LEST WE FORGET
Seventy years ago, today, the Nazis established the Auschwitz concentration camp at Birkenau. Jews and million of other innocents were defamed, demonised and dehumanised, as a prologue to extermination at the same site. We look at the horrors of the Holocaust
Dachau,1933
One of the first Nazi concentration camps, opened in March 1933, and at first interned only known political opponents of the Nazis: Communists, Social Democrats, and others who had been condemned in a court of law. Gradually, a more diverse group was imprisoned, including Jews, Jehovah’s Witnesses, Gypsies, dissenting clergy, homosexuals, as well as others who were denounced for making critical remarks about the Nazis.
Auschwitz-Birkenau, 1940
A complex consisting of concentration, extermination, and labor camps in Upper Silesia. It was established in 1940 as a concentration camp and included a killing center in 1942. Auschwitz I: The main camp. Auschwitz II (Also known as Birkenau): The extermination center. Auschwitz III (Monowitz): The I.G. Farben labor camp, also known as Buna. In addition, there were numerous subsidiary camps.
Majdanek,1941
Nazi camp and killing center opened for men and women near Lublin in eastern Poland in late 1941. At first a labour camp for Poles and a POW camp for Russians, it was classified as a concentration camp in April 1943. Like Auschwitz, it was also a major killing center. PMajdonek was liberated by the Red Army in July 1944, and a memorial was opened there in November of that year.
Chelmno, 1942
Nazi extermination camp in western Poland. Established in 1941. It was the first of the Nazi extermination camps. Approximately 150,000 Jews were murdered there between late 1941 and 1944, although not continuously. In comparison to the other extermination camps, Chelmno was technologically primitive, employing carbon monoxide gas vans as the main method of killing. The Nazis dismantled the camp in late 1944 and early 1945.
Treblinka,1942
Extermination camp on the Bug River in the General Government. Opened in July 1942, it was the largest of the three Operation Reinhard killing centers. Between 700,000 and 900,000 persons were killed there. A revolt by the inmates on August 2, 1943, destroyed most of the camp, and it was closed in November 1943.
Belzec, 1942
Nazi extermination camp in eastern Poland. Erected in 1942. Approximately 550,000 Jews were murdered here in 1942 and 1943. The Nazis dismantled the camp in the fall of 1943. By 1945, the Germans and their collaborators killed nearly two out of every three European Jews as part of the “Final Solution,” the Nazi policy to murder the Jews of Europe.
The Concentration Camps
In the beginning of the systematic mass murder of Jews, Nazis used mobile killing squads called Einsatzgruppen. They consisted of four units of between 500 and 900 men each of which followed the invading German troops into the Soviet Union. By the time Himmler ordered a halt to the shooting in the fall of 1942, they had murdered approximately 1,500,000 Jews. The death camps proved to be a better, faster, less personal method for killing Jews, one that would spare the shooters, not the victims, emotional anguish.

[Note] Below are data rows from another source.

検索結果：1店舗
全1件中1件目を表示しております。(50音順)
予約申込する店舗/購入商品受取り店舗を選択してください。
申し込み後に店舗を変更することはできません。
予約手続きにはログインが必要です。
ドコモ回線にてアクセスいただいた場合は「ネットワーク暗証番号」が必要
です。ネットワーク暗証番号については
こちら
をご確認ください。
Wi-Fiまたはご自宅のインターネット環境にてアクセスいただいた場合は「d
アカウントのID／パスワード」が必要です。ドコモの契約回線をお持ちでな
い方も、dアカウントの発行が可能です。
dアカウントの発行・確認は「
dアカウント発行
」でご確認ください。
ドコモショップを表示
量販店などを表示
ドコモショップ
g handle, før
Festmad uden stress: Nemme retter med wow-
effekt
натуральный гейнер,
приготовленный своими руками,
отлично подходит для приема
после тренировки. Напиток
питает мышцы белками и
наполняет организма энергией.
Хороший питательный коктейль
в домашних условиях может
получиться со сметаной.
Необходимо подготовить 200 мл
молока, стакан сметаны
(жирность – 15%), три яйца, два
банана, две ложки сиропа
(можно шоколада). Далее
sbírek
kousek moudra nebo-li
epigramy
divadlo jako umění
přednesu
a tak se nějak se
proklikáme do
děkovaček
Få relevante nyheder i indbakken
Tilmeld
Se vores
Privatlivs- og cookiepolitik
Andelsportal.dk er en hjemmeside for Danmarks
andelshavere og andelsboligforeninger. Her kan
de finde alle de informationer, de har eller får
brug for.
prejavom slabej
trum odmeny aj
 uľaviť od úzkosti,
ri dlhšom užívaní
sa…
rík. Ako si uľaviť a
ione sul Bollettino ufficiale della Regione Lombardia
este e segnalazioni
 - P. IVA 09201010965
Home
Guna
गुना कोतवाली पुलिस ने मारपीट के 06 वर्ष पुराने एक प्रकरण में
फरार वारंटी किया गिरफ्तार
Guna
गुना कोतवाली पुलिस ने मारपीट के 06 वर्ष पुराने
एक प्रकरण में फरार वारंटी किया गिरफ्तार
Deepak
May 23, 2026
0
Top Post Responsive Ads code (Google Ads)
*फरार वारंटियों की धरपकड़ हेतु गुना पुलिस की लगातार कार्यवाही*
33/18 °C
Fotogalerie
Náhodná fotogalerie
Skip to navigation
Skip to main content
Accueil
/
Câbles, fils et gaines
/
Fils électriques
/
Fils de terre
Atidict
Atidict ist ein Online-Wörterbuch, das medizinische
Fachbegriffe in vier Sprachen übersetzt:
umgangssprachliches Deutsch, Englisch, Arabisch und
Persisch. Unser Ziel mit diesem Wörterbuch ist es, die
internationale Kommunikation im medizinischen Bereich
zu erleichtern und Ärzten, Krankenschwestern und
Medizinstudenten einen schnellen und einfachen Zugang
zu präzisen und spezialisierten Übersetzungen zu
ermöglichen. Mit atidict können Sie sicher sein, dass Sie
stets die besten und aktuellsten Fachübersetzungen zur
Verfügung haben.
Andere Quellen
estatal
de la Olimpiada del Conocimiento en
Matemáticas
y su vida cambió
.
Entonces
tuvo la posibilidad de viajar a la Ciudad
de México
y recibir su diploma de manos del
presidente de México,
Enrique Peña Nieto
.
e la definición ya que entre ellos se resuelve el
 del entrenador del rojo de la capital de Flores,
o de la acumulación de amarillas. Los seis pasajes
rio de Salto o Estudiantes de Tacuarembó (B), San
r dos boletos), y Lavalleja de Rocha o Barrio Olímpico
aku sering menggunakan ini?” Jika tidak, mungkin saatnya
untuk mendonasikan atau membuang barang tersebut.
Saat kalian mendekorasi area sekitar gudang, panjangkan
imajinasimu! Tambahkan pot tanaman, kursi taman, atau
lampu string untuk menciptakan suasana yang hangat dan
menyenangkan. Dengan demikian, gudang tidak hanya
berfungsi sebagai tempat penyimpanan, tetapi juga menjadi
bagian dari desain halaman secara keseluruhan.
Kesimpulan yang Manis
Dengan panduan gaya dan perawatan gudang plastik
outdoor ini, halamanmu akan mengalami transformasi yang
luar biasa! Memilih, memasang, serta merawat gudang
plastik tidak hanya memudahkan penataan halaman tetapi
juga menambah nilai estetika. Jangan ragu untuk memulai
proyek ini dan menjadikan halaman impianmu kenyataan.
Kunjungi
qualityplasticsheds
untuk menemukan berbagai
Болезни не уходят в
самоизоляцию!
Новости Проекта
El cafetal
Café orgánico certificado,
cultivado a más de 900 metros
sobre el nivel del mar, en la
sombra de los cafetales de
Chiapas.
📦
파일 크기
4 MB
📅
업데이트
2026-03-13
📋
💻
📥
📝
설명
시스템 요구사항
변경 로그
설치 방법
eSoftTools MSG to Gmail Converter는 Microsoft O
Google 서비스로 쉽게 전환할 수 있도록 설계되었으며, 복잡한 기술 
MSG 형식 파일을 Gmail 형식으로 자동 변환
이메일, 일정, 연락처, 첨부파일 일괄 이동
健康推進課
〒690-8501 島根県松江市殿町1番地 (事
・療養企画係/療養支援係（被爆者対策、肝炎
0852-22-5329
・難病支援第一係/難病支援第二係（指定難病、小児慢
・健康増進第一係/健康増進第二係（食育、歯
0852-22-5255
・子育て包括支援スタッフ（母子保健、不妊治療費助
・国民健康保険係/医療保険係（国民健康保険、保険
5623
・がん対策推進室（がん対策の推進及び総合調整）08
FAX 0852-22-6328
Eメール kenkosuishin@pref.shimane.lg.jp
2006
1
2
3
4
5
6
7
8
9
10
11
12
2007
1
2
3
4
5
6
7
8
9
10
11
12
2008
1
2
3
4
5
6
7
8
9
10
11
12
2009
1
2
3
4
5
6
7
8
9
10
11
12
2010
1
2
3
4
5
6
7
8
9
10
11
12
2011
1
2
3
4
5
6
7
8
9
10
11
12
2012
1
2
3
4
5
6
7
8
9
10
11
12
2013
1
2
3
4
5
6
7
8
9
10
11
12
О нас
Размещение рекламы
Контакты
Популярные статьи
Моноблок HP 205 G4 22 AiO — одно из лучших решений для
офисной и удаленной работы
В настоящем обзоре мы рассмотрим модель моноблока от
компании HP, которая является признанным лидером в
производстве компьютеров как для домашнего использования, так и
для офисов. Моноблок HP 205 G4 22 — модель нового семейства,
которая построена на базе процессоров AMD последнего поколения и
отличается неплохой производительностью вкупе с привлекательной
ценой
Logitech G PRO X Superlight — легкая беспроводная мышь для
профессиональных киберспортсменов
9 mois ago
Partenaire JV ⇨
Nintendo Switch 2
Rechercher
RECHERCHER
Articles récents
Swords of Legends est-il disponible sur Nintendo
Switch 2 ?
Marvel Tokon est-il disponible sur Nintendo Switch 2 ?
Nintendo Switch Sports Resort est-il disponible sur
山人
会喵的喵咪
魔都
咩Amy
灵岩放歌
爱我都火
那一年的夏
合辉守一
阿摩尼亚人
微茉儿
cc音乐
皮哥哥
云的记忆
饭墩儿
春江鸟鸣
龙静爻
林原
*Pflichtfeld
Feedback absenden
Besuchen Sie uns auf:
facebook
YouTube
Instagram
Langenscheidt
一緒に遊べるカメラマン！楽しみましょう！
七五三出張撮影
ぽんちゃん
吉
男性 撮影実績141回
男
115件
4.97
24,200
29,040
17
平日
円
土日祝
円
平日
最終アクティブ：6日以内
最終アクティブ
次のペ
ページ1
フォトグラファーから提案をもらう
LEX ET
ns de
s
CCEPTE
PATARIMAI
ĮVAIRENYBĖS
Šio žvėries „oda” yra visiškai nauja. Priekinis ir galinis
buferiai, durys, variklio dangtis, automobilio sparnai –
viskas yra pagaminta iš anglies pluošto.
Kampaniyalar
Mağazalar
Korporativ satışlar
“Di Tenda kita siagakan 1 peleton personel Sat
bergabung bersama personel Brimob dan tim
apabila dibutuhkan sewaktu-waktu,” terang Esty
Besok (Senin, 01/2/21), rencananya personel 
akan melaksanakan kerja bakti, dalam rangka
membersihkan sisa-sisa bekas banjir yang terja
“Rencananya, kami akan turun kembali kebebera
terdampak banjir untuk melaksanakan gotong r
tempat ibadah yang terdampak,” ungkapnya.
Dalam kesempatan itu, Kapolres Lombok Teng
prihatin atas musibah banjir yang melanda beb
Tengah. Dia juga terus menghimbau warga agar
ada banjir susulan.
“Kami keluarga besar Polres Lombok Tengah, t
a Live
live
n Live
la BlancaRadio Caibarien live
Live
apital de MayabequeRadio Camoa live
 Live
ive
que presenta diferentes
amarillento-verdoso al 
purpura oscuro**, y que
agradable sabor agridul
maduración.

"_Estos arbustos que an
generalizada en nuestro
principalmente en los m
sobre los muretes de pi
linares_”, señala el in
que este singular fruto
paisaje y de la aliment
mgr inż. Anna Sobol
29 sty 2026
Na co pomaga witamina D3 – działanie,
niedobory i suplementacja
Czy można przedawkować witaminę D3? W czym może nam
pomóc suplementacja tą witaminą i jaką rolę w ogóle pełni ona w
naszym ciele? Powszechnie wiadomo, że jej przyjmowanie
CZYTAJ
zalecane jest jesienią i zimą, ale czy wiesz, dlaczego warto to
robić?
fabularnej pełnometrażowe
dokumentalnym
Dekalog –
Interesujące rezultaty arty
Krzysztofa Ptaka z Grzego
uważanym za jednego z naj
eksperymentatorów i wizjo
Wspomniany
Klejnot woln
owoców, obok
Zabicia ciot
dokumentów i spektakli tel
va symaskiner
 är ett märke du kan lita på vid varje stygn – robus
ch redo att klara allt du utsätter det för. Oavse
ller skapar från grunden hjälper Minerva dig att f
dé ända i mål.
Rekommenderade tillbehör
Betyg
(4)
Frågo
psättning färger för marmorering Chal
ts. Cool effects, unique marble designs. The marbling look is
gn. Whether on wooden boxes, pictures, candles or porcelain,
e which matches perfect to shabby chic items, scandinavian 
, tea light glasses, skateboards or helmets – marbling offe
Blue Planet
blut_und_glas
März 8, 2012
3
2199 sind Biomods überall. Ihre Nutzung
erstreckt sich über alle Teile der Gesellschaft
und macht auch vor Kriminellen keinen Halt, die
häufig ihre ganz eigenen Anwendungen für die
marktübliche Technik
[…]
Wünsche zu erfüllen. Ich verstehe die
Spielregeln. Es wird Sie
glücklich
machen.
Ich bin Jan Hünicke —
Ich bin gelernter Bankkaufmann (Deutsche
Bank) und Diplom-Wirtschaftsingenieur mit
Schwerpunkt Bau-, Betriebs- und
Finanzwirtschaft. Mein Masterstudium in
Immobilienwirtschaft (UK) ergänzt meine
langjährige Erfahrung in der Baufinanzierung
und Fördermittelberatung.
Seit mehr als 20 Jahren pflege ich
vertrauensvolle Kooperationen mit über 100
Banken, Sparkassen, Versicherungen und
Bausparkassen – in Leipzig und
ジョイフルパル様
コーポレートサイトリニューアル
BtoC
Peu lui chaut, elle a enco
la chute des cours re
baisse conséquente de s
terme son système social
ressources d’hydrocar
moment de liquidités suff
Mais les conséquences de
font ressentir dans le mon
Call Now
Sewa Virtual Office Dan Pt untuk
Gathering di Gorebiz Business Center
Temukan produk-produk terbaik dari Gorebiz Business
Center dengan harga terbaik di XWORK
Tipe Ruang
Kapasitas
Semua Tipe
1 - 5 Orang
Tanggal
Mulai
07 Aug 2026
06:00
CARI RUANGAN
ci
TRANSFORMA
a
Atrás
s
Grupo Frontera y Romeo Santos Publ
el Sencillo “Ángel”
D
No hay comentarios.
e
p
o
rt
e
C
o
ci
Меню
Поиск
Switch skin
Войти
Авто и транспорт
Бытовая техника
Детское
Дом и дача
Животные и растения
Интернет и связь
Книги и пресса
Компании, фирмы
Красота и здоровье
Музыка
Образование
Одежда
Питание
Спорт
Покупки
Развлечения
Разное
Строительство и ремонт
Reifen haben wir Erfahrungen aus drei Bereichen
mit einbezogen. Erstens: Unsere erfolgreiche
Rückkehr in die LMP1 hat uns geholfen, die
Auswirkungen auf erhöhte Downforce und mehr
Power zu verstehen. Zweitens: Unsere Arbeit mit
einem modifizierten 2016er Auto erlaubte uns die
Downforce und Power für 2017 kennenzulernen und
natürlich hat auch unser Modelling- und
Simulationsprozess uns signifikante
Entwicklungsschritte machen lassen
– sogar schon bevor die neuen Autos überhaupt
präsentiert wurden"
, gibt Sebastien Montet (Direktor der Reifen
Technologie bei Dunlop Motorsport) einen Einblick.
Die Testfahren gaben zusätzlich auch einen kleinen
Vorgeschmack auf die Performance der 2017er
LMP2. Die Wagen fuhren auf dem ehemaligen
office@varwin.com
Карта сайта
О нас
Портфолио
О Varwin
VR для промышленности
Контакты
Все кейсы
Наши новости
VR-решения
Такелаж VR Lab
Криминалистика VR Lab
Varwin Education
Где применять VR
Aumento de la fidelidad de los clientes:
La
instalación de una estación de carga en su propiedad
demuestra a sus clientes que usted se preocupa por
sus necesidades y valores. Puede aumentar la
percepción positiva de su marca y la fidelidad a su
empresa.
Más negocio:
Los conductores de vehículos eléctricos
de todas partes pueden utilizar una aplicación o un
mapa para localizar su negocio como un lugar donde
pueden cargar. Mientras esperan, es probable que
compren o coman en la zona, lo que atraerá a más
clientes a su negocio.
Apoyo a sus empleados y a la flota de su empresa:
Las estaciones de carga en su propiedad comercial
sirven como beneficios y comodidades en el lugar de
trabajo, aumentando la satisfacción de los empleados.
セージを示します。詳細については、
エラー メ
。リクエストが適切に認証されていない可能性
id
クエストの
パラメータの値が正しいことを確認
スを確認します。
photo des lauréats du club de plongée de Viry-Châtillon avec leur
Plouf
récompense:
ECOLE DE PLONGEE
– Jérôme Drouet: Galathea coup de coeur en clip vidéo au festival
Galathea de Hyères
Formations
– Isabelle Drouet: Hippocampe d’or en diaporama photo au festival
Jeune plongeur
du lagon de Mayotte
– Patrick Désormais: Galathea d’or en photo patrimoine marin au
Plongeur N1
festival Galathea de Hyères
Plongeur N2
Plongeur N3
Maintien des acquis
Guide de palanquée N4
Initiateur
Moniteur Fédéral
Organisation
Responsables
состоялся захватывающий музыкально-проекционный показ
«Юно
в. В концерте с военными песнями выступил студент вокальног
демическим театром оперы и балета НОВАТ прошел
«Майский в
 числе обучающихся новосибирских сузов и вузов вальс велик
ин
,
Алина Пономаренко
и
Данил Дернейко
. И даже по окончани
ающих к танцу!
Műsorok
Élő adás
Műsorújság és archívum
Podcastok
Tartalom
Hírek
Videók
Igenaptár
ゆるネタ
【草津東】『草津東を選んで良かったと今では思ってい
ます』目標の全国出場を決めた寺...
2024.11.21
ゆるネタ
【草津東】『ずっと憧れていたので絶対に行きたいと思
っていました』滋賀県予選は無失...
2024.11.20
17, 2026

OTHER GENOCIDES IN HISTORY
The Great Leap Forward (China)
From his ascension to power in 1949 to his death in 1976, Mao Zedong, founder of the People’s Republic of China has been blamed for the deaths of over 34,300,000-63,784,000 people, most of them in 1958 when his five-year plan “Great Leap Forward” was implemented. Thirty million farmers were said to have starved to death. Another 30 million also died during the Great Proletarian Cultural Revolution from 1966 to 1969.
The Great Purge (Russia)
In Josef Stalin’s efforts to consolidate power, there’s no knowing how many people may have lost their lives in Russia. In the Great Purge from 1937 to 1938, hundreds of thousands of people were arrested, imprisoned and executed. If the number of people who died in the famine during that period is counted along with those who lost their lives in the Great Purge, the toll stands at 23 million.
The Great Calamity (Ottoman Empire)
Also known as the Armenian Holocaust, the Great Calamity involved the systematic killing of the Armenian people in the Ottoman Empire during and after the First World War. Carried out through massacres and deportations, which involved forced marches designed to cause the death of the deportees, about 1 million to 1.5 million is said to have lost their lives.
Khmer Rouge (Cambodia)
Cambodia’s population was around 7,100,000 at the beginning of the reign of the Khmer Rouge, followers of the Communist Party of Kampuchea, in 1975. The Khmer Rouge under Pol Pot wanted to eliminate anyone involved in free-market activities. Through the next ten years, 3,300,000 people (including men, women, children, and foreigners) were killed.